• 10 de novembro de 2010

O governo não precisa recriar a Contribuição Provisória sobre Movimentação Financeira (CPMF) para fortalecer as finanças públicas. O tributo foi extinto em 2007, mas isso não impediu que, nos anos seguintes, a arrecadação federal continuasse crescendo em ritmo forte. A perda da CPMF, que em seu último ano de vigência recolheu quase R$ 40 bilhões aos cofres públicos, também não fez Brasília conter a acelerada expansão dos gastos.

Em 2008, o primeiro ano sem CPMF, o governo federal arrecadou R$ 675,3 bilhões (em valores de dezembro daquele ano). No último trimestre do ano, o Brasil foi fortemente atingido pela crise financeira mundial e a economia praticamente parou. Ainda assim, o governo arrecadou, em termos reais (já considerado o efeito da inflação), R$ 43 bilhões a mais do que conseguira em 2007 (ver tabela).

Aquele resultado, expressão de um crescimento real de 6,81%, mais do que compensou a perda da CPMF. Lembre-se que, na ocasião, o governo aumentou a alíquota do Imposto sobre Operações Financeiras (IOF), arrecadando, em 2008, 145,6% a mais com esse tributo do que havia feito no ano anterior.

Em 2009, por causa da crise mundial, a arrecadação total da União recuou 3,05% em relação a 2008. Em 2010, no entanto, com o Produto Interno Bruto (PIB) voltando a crescer de forma robusta, a máquina arrecadadora tornou a bater recordes de recolhimento de impostos - de janeiro a setembro, as receitas cresceram 12,23%, em termos reais, ou R$ 60,8 bilhões a mais do que no mesmo período de 2009.

A economia brasileira deve crescer 7,5% este ano, segundo projeção do Ministério da Fazenda. É bem provável que, apesar da piora no cenário internacional, o PIB siga crescendo em ritmo acelerado em 2011 e, possivelmente, nos anos seguintes. As expectativas oficiais e de mercado apontam para uma expansão anual média entre 4,5% e 5% nesse período. Esta tem sido a média desde 2007, com a exceção justificada de 2009, por causa dos efeitos da crise internacional (naquele ano, o PIB encolheu 0,2%).

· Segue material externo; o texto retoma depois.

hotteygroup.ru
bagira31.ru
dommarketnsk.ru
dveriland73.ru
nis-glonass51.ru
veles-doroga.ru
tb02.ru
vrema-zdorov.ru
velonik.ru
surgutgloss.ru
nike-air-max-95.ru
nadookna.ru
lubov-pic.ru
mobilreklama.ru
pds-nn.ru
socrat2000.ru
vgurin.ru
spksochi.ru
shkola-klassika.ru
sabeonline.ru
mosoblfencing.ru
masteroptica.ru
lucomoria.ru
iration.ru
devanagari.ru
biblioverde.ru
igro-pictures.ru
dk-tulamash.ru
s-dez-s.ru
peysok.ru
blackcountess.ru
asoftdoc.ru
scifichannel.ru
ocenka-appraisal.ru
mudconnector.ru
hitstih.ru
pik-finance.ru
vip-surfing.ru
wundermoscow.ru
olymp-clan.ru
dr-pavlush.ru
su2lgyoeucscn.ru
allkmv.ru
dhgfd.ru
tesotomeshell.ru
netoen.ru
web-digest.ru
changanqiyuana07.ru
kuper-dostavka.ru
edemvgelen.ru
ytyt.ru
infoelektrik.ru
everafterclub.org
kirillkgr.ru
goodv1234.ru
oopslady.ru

Como o sistema tributário brasileiro é pró-cíclico, é razoável supor que as receitas continuarão crescendo de maneira vigorosa nos próximos meses e anos. Nesse contexto, fica difícil para o novo governo justificar a proposta de recriação da CPMF. Durante a campanha, a presidente eleita, Dilma Rousseff, rejeitou essa possibilidade, mas, agora, admite negociá-la. Se fizer isso, certamente gastará, já no início do seu mandato, parte do capital político que recebeu das urnas.

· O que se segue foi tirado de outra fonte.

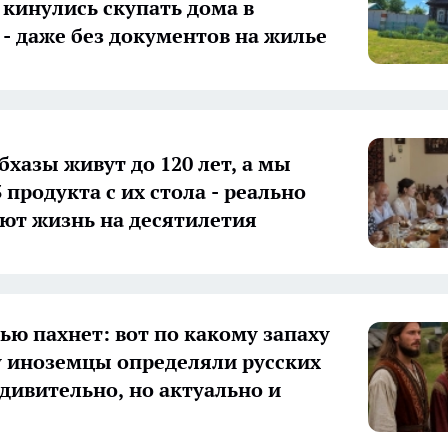
 кинулись скупать дома в
 - даже без документов на жилье
бхазы живут до 120 лет, а мы
 продукта с их стола - реально
ют жизнь на десятилетия
сью пахнет: вот по какому запаху
у иноземцы определяли русских
удивительно, но актуально и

Quando o Congresso rejeitou a prorrogação da CPMF, o governo Lula tinha duas alternativas para compensar a perda do tributo: aumentar alíquotas de outros impostos ou cortar gastos para adequar o orçamento à nova realidade. Sem pestanejar, optou pela primeira e fez o oposto do recomendável em relação à segunda. Seguiu o caminho mais fácil do ponto de vista político.

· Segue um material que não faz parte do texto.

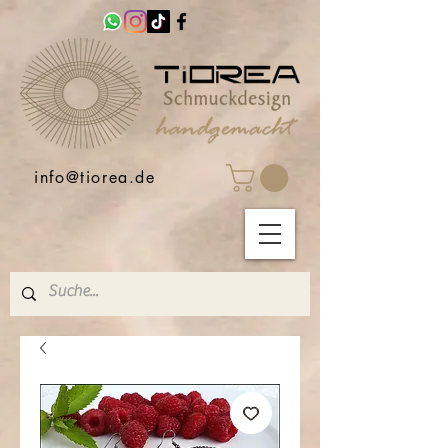
info@tiorea.de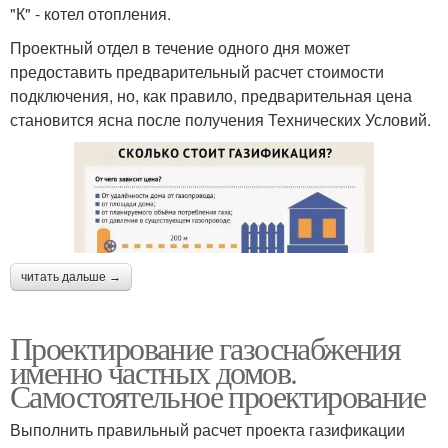
"К" - котел отопления.
Проектный отдел в течение одного дня может
предоставить предварительный расчет стоимости
подключения, но, как правило, предварительная цена
становится ясна после получения Технических Условий.
читать дальше →
Проектирование газоснабжения
именно частных домов.
Самостоятельное проектирование
Выполнить правильный расчет проекта газификации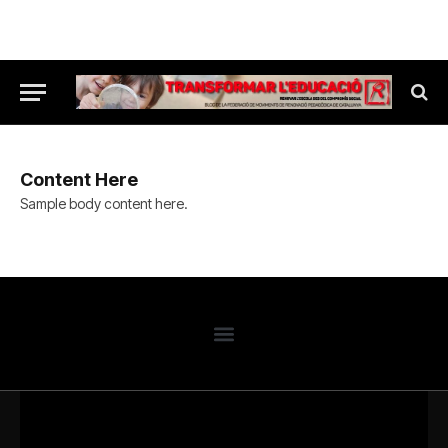
Content Here
Sample body content here.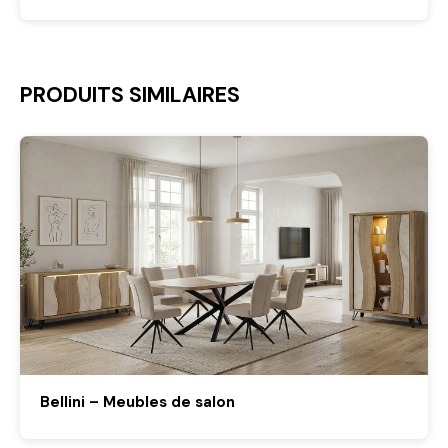
PRODUITS SIMILAIRES
Bellini – Meubles de salon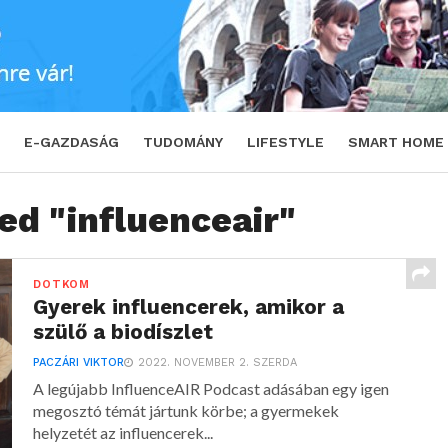
E-GAZDASÁG
TUDOMÁNY
LIFESTYLE
SMART HOME
ed "influenceair"
DOTKOM
Gyerek influencerek, amikor a
szülő a biodíszlet
PACZÁRI VIKTOR
2022. NOVEMBER 2. SZERDA
A legújabb InfluenceAIR Podcast adásában egy igen
megosztó témát jártunk körbe; a gyermekek
helyzetét az influencerek...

Dados do Tesouro Nacional mostram que em 2008, o ano em que já não podia contar com o dinheiro da CPMF, o governo aumentou o gasto com pessoal em mais de R$ 14 bilhões - infelizmente, o Tesouro divulga seus valores em termos nominais; uma atualização monetária mostraria números mais polpudos. Naquele mesmo ano, a despesa previdenciária também cresceu R$ 14 bilhões.

Em 2009, ano de crise e de recessão no Brasil, o governo não se constrangeu em novamente aumentar a despesa de pessoal, e desta vez de maneira mais generosa - o dispêndio cresceu R$ 21 bilhões. O gasto com a Previdência Social também teve outro salto - de R$ 25 bilhões. Em 2010, até setembro, pessoal já havia crescido R$ 10 bilhões em relação a 2009 e Previdência, R$ 22 bilhões.

É importante lembrar que, apesar dos méritos do Programa de Aceleração do Crescimento (PAC), a evolução do investimento público federal no período mencionado foi tímida. Entre 2007 e 2009, segundo dados do Ministério da Fazenda, o salto dessa despesa foi de apenas 0,3% do PIB (pouco mais de R$ 10 bilhões).

Quanto mais o governo mostra disposição para gastar, menor é a propensão da sociedade em aceitar a criação de novos impostos. A carga tributária do Brasil já é a maior do mundo em desenvolvimento e a queda da CPMF refletiu justamente o esgotamento dos brasileiros com essa situação. Se o Estado pelo menos oferecesse, em troca, serviços compatíveis com o volume de impostos cobrados.